Extracted records START
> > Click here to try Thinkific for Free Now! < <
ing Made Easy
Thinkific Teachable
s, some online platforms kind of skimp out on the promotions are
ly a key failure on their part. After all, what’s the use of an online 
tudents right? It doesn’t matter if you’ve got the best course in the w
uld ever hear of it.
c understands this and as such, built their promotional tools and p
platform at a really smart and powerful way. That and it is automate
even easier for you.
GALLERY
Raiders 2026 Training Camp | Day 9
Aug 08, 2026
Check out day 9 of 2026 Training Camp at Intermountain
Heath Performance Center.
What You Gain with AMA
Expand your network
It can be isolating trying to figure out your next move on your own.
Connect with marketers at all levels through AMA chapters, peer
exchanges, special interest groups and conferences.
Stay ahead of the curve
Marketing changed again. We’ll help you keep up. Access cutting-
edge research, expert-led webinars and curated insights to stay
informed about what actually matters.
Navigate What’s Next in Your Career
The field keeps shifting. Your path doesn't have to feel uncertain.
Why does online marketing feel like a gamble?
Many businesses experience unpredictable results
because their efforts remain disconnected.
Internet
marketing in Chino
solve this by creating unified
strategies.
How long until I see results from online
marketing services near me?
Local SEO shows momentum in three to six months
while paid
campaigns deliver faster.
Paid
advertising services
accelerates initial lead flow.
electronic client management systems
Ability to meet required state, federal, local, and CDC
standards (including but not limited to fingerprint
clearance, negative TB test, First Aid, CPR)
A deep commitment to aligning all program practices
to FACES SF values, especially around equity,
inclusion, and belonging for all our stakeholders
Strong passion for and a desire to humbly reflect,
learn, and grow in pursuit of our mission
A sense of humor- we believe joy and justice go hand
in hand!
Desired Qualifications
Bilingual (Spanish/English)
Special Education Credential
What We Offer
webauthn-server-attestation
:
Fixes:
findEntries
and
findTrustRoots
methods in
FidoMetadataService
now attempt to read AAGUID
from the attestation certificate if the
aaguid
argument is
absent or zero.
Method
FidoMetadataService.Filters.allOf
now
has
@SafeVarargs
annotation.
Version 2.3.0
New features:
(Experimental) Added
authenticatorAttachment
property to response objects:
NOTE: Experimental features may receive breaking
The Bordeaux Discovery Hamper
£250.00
Extracted records END
▸ Problem
Write out the listing's lines exactly, from its first line through the line that contains "Aug 08, 2026", and stop there.

▸ Your response
> > Click here to try Thinkific for Free Now! < <
ing Made Easy
Thinkific Teachable
s, some online platforms kind of skimp out on the promotions are
ly a key failure on their part. After all, what’s the use of an online 
tudents right? It doesn’t matter if you’ve got the best course in the w
uld ever hear of it.
c understands this and as such, built their promotional tools and p
platform at a really smart and powerful way. That and it is automate
even easier for you.
GALLERY
Raiders 2026 Training Camp | Day 9
Aug 08, 2026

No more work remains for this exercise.